(Given information begins)
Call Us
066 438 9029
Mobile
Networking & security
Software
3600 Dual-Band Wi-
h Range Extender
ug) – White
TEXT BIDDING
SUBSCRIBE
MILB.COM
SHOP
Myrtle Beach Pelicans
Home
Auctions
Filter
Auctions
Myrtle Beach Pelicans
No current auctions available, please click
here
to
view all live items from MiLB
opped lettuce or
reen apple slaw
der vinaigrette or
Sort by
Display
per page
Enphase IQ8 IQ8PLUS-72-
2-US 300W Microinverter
(Given information ends)
(Given information begins)
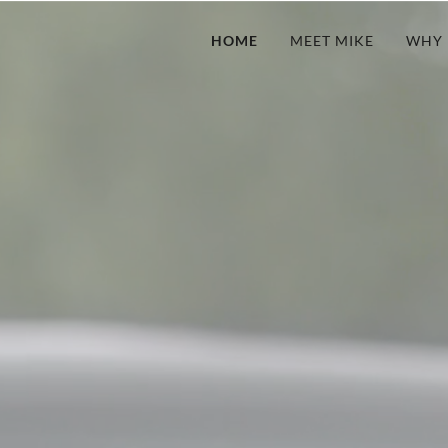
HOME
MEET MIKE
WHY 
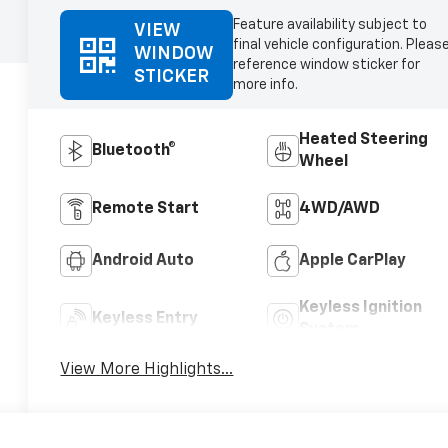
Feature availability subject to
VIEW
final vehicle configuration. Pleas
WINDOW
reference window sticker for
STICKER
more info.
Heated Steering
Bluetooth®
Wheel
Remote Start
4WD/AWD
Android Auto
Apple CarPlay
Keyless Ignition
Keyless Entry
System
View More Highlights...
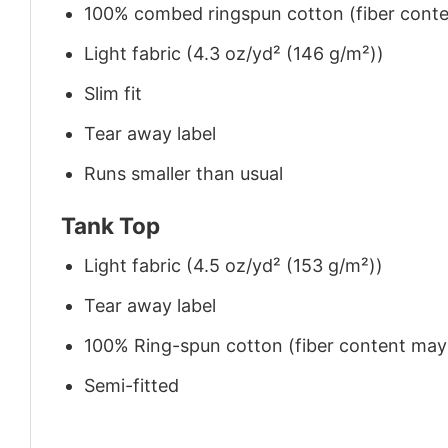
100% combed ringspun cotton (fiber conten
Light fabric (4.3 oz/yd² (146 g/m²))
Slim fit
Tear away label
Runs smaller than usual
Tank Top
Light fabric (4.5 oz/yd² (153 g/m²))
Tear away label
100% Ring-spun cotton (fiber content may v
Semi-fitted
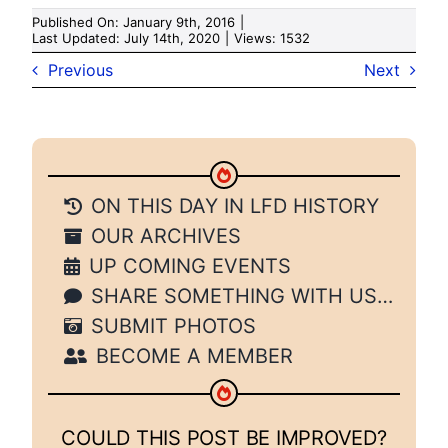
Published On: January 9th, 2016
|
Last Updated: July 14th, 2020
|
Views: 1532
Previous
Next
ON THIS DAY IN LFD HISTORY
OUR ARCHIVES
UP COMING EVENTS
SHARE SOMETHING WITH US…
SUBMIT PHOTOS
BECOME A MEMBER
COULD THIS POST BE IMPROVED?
(Given information ends)
The answer is the lines of the material above, from the one containing "Remote Start" down to the one containing "COULD THIS POST BE IMPROVED?", given exactly and without images.

Answer space:
Remote Start
4WD/AWD
Android Auto
Apple CarPlay
Keyless Ignition
Keyless Entry
System
View More Highlights...
100% combed ringspun cotton (fiber conten
Light fabric (4.3 oz/yd² (146 g/m²))
Slim fit
Tear away label
Runs smaller than usual
Tank Top
Light fabric (4.5 oz/yd² (153 g/m²))
Tear away label
100% Ring-spun cotton (fiber content may v
Semi-fitted
Published On: January 9th, 2016
|
Last Updated: July 14th, 2020
|
Views: 1532
Previous
Next
ON THIS DAY IN LFD HISTORY
OUR ARCHIVES
UP COMING EVENTS
SHARE SOMETHING WITH US…
SUBMIT PHOTOS
BECOME A MEMBER
COULD THIS POST BE IMPROVED?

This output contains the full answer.